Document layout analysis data
########

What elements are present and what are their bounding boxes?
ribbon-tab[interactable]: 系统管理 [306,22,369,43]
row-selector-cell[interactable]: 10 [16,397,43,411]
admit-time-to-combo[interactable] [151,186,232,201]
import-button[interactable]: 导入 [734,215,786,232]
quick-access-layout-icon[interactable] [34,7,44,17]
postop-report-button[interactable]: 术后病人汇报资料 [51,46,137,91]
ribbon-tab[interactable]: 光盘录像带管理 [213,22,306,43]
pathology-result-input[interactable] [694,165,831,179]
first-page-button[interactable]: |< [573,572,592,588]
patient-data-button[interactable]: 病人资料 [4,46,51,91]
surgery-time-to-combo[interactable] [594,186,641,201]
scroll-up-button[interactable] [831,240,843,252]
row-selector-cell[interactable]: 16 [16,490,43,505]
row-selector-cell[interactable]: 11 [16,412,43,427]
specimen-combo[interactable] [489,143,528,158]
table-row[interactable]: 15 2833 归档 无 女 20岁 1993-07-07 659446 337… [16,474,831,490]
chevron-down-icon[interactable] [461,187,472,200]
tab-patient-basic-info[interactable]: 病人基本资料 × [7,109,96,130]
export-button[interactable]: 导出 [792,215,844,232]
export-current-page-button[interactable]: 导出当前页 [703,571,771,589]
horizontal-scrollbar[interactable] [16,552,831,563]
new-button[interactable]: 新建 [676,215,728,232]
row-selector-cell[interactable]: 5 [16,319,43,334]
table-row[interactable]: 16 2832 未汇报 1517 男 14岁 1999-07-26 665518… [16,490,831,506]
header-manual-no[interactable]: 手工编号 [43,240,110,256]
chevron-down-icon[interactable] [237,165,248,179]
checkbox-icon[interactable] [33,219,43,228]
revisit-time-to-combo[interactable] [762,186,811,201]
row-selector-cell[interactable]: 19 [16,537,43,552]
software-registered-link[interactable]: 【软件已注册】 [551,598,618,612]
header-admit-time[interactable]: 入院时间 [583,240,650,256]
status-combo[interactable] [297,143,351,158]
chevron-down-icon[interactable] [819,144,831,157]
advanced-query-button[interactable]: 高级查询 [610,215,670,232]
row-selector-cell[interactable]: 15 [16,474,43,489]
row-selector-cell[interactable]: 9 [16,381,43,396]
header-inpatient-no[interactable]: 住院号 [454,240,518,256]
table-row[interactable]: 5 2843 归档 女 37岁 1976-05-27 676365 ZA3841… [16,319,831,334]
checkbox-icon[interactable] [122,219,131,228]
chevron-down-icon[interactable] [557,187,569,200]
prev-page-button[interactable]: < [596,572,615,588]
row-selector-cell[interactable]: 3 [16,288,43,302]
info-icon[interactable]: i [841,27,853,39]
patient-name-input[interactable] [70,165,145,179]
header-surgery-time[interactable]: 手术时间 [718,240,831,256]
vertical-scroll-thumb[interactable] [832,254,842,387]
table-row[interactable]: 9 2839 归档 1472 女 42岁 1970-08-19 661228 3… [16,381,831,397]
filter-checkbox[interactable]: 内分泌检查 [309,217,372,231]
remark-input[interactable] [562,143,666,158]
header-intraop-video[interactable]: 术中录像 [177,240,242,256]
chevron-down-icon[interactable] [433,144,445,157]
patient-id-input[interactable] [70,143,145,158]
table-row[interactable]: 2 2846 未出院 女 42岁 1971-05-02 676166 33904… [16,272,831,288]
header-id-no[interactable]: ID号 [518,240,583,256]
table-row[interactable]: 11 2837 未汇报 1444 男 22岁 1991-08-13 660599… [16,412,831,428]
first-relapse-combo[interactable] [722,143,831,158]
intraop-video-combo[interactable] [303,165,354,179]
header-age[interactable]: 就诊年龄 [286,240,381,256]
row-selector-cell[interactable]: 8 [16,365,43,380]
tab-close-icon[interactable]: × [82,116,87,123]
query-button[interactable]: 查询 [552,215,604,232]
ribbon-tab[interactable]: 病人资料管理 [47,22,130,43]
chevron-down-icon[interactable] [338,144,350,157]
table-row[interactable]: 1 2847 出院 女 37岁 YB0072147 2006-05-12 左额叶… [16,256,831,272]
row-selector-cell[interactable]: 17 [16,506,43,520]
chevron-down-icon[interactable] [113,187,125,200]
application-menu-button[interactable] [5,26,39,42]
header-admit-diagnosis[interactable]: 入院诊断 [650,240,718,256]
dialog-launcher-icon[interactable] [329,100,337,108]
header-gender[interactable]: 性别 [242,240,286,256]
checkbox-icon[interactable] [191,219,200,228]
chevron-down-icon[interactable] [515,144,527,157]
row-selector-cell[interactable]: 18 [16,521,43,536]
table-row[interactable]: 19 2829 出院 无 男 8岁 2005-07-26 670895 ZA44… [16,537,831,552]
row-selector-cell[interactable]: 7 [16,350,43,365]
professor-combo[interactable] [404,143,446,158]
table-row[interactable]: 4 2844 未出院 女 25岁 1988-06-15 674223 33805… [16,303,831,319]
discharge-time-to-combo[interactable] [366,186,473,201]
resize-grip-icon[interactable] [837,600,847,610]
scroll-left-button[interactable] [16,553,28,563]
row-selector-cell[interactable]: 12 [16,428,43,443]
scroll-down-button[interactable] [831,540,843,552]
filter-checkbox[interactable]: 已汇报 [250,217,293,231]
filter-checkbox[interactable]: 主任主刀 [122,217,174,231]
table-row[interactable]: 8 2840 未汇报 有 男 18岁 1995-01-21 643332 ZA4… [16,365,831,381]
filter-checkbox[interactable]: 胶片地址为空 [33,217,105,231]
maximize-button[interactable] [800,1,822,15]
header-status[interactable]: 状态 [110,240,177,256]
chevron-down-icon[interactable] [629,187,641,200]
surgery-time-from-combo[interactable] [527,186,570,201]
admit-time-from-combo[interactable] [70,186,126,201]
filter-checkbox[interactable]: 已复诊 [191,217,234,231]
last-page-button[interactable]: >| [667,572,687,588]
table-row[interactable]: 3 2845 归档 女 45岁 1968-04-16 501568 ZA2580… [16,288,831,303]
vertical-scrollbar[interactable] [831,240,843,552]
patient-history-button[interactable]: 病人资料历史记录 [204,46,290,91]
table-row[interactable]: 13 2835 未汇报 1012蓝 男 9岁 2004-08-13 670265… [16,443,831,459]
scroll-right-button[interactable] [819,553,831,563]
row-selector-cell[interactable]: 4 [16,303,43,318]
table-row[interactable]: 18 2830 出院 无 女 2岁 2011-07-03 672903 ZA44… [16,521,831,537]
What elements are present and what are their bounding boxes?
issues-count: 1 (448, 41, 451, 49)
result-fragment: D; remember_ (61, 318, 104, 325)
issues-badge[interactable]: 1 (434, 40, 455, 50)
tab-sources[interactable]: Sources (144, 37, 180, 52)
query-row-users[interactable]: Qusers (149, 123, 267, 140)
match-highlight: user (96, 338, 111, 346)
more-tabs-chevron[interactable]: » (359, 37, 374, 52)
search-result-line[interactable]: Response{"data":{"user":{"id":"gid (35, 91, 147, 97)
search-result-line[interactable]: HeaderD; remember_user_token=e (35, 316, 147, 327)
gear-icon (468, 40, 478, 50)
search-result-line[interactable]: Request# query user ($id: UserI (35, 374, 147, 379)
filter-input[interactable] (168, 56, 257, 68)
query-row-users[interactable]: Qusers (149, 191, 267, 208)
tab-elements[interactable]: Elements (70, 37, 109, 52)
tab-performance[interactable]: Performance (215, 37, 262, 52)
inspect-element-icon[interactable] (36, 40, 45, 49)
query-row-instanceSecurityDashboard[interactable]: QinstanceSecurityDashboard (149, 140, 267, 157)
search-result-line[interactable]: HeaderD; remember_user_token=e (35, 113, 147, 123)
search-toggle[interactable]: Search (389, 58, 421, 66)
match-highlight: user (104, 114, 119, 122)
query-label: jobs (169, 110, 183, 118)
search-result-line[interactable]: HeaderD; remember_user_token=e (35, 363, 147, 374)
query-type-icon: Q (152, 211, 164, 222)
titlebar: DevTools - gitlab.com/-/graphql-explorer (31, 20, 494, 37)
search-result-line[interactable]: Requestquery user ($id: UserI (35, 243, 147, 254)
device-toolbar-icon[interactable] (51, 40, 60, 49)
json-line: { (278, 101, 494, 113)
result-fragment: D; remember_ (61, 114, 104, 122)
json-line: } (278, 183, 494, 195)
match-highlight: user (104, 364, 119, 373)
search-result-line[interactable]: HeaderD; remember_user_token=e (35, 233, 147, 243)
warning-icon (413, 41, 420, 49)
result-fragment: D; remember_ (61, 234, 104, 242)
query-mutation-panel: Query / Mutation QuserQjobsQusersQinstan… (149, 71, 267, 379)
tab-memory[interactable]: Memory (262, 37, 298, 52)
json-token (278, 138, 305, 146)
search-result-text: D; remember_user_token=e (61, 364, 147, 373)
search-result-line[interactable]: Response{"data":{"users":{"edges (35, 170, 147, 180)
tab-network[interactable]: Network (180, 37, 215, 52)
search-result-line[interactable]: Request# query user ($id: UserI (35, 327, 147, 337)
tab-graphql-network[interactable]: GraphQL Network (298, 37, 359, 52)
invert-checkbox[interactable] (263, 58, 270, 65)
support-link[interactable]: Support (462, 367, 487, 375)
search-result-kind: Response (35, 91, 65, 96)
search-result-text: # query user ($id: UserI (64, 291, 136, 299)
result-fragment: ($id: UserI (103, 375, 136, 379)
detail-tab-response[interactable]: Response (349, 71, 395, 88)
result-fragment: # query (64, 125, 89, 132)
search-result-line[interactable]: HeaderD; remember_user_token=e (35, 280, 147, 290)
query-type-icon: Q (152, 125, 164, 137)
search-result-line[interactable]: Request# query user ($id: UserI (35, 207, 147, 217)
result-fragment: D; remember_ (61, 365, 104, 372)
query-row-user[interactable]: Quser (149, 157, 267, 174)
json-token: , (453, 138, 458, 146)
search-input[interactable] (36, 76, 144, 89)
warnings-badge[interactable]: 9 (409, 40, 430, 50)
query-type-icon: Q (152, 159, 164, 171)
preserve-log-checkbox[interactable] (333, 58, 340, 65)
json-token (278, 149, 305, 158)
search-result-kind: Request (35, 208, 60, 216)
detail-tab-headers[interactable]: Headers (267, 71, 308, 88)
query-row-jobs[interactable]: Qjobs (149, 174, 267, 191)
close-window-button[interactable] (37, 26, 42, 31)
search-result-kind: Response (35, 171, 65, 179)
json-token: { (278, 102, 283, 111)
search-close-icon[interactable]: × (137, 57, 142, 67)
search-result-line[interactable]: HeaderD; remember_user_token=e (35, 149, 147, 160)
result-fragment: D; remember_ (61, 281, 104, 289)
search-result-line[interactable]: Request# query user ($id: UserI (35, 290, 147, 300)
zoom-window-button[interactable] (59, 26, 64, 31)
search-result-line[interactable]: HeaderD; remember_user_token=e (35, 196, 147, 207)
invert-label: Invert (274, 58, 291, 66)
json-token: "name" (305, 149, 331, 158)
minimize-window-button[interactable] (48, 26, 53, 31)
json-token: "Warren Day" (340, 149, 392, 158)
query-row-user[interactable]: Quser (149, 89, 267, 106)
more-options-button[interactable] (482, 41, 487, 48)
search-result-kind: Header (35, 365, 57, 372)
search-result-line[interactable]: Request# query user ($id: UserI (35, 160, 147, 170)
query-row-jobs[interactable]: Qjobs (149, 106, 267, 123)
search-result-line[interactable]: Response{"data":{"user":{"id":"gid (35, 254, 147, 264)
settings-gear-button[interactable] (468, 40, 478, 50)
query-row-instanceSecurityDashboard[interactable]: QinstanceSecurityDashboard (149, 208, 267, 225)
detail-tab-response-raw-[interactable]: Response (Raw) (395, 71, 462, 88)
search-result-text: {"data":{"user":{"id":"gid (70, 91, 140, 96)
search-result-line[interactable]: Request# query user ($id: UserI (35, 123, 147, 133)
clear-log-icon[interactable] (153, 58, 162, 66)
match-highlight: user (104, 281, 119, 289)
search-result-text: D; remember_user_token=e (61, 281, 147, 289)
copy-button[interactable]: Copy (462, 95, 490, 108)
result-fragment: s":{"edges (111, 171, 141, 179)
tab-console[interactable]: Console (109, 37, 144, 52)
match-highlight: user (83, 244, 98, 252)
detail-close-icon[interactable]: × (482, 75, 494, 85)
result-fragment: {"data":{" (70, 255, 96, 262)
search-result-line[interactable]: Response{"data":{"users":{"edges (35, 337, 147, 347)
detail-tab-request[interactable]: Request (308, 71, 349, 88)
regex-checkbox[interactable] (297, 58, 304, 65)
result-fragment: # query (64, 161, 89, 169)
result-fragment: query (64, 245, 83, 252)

########

Look through the data above. Copy every line with the string "checkbox" in it.

checkbox-icon[interactable] [33,219,43,228]
checkbox-icon[interactable] [122,219,131,228]
filter-checkbox[interactable]: 内分泌检查 [309,217,372,231]
checkbox-icon[interactable] [191,219,200,228]
filter-checkbox[interactable]: 已汇报 [250,217,293,231]
filter-checkbox[interactable]: 主任主刀 [122,217,174,231]
filter-checkbox[interactable]: 胶片地址为空 [33,217,105,231]
filter-checkbox[interactable]: 已复诊 [191,217,234,231]
invert-checkbox[interactable] (263, 58, 270, 65)
preserve-log-checkbox[interactable] (333, 58, 340, 65)
regex-checkbox[interactable] (297, 58, 304, 65)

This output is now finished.